Who is it that brings to the wounded and sore
   The balm that can heal and relieve?

Your heart is still restless, it findeth no peace
   In earth’s pleasures;

Your soul is still yearning, it seeketh release
   To rise to the heavenly treasures.

The king listened with tears in his eyes. When Ahnfelt had finished, the monarch gripped him by the hand and exclaimed: "You may sing as much as you like in both of my kingdoms!"

==Personal life==
She was married in 1867 to wholesale merchant and future member of the Swedish Parliament, Oscar Berg (politician) (1839–1903). They established their residence in Stockholm. Their only child died at birth. Sandell was friends with and mentored by member of Parliament Thor Hartwig Odencrants. In 1892, Sandell became ill with typhoid fever.

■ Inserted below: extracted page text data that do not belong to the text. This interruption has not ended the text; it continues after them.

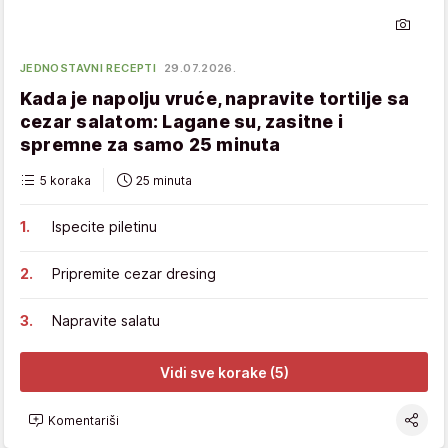
JEDNOSTAVNI RECEPTI
29.07.2026.
Kada je napolju vruće, napravite tortilje sa
cezar salatom: Lagane su, zasitne i
spremne za samo 25 minuta
5 koraka
25 minuta
Ispecite piletinu
Pripremite cezar dresing
Napravite salatu
Vidi sve korake (5)
Komentariši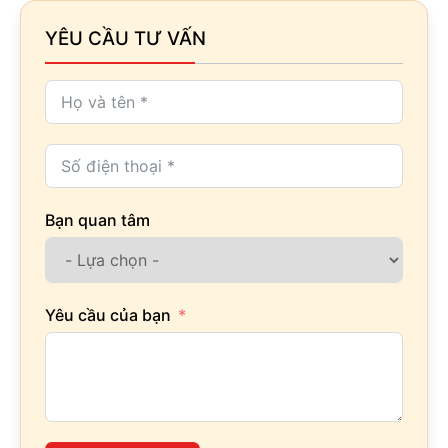
YÊU CẦU TƯ VẤN
Bạn quan tâm
Yêu cầu của bạn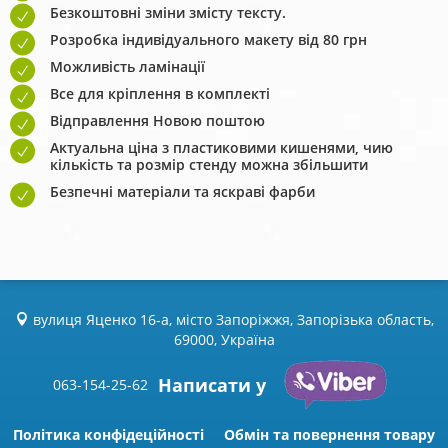
Безкоштовні зміни змісту тексту.
Розробка індивідуального макету від 80 грн
Можливість ламінації
Все для кріплення в комплекті
Відправлення Новою поштою
Актуальна ціна з пластиковими кишенями, чию
кількість та розмір стенду можна збільшити
Безпечні матеріали та яскраві фарби
вулиця Яценко 16-а, місто Запоріжжя, Запорізька область,
69000, Україна
Написати у
063-154-25-62
Політика конфідеційності
Обмін та повернення товару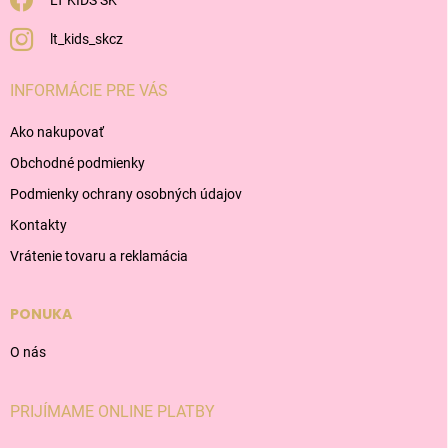
LT KIDS SK
lt_kids_skcz
INFORMÁCIE PRE VÁS
Ako nakupovať
Obchodné podmienky
Podmienky ochrany osobných údajov
Kontakty
Vrátenie tovaru a reklamácia
PONUKA
O nás
PRIJÍMAME ONLINE PLATBY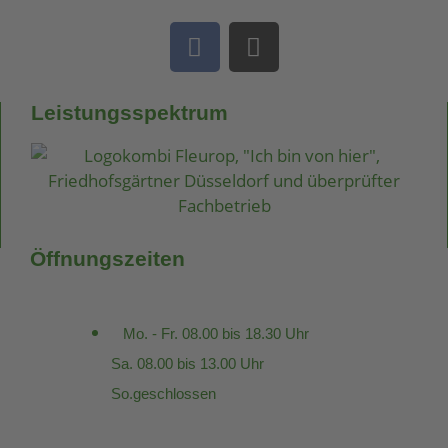
Leistungsspektrum
Öffnungszeiten
Mo. - Fr. 08.00 bis 18.30 Uhr
Sa. 08.00 bis 13.00 Uhr
So.geschlossen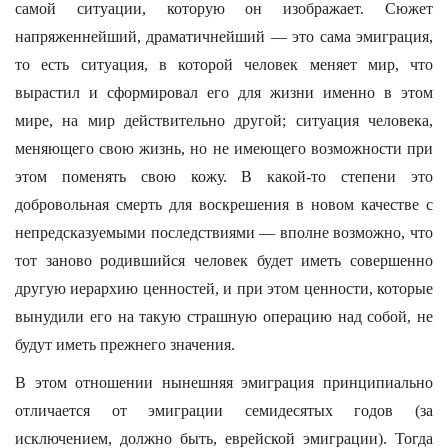
самой ситуации, которую он изображает. Сюжет
напряженнейший, драматичнейший — это сама эмиграция,
то есть ситуация, в которой человек меняет мир, что
вырастил и сформировал его для жизни именно в этом
мире, на мир действительно другой; ситуация человека,
меняющего свою жизнь, но не имеющего возможности при
этом поменять свою кожу. В какой-то степени это
добровольная смерть для воскрешения в новом качестве с
непредсказуемыми последствиями — вполне возможно, что
тот заново родившийся человек будет иметь совершенно
другую иерархию ценностей, и при этом ценности, которые
вынудили его на такую страшную операцию над собой, не
будут иметь прежнего значения.
В этом отношении нынешняя эмиграция принципиально
отличается от эмиграции семидесятых годов (за
исключением, должно быть, еврейской эмиграции). Тогда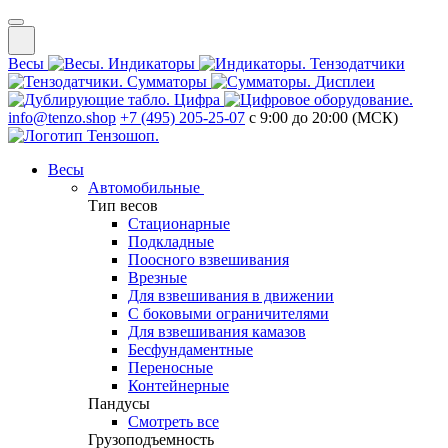
Весы
Индикаторы
Тензодатчики
Сумматоры
Дисплеи
Цифра
info@tenzo.shop
+7 (495) 205-25-07
с 9:00 до 20:00 (МСК)
Весы
Автомобильные
Тип весов
Стационарные
Подкладные
Поосного взвешивания
Врезные
Для взвешивания в движении
С боковыми ограничителями
Для взвешивания камазов
Бесфундаментные
Переносные
Контейнерные
Пандусы
Смотреть все
Грузоподъемность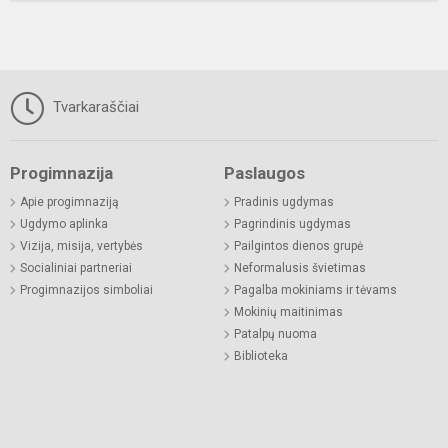
Tvarkaraščiai
Progimnazija
Paslaugos
Apie progimnaziją
Pradinis ugdymas
Ugdymo aplinka
Pagrindinis ugdymas
Vizija, misija, vertybės
Pailgintos dienos grupė
Socialiniai partneriai
Neformalusis švietimas
Progimnazijos simboliai
Pagalba mokiniams ir tėvams
Mokinių maitinimas
Patalpų nuoma
Biblioteka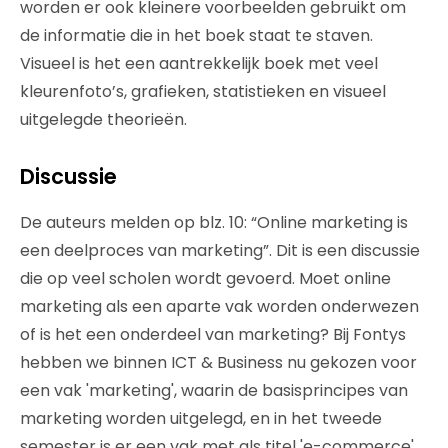
worden er ook kleinere voorbeelden gebruikt om
de informatie die in het boek staat te staven.
Visueel is het een aantrekkelijk boek met veel
kleurenfoto’s, grafieken, statistieken en visueel
uitgelegde theorieën.
Discussie
De auteurs melden op blz. 10: “Online marketing is
een deelproces van marketing”. Dit is een discussie
die op veel scholen wordt gevoerd. Moet online
marketing als een aparte vak worden onderwezen
of is het een onderdeel van marketing? Bij Fontys
hebben we binnen ICT & Business nu gekozen voor
een vak 'marketing', waarin de basisprincipes van
marketing worden uitgelegd, en in het tweede
semester is er een vak met als titel 'e-commerce',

She died in 1903 at the age of seventy and was buried at Solna Church in greater Stockholm. Berg died due to complications caused by diabetes in October that same year.

==Legacy==
The train Y32 1404, of Krösatågen in Småland and Halland, which moves across the railway tracks between Jönköping-Växjö, Nässjö-Halmstad and Jönköping-Tranås, has been named Lina Sandell.

There is a statue of Sandell at North Park University in Chicago, Illinois.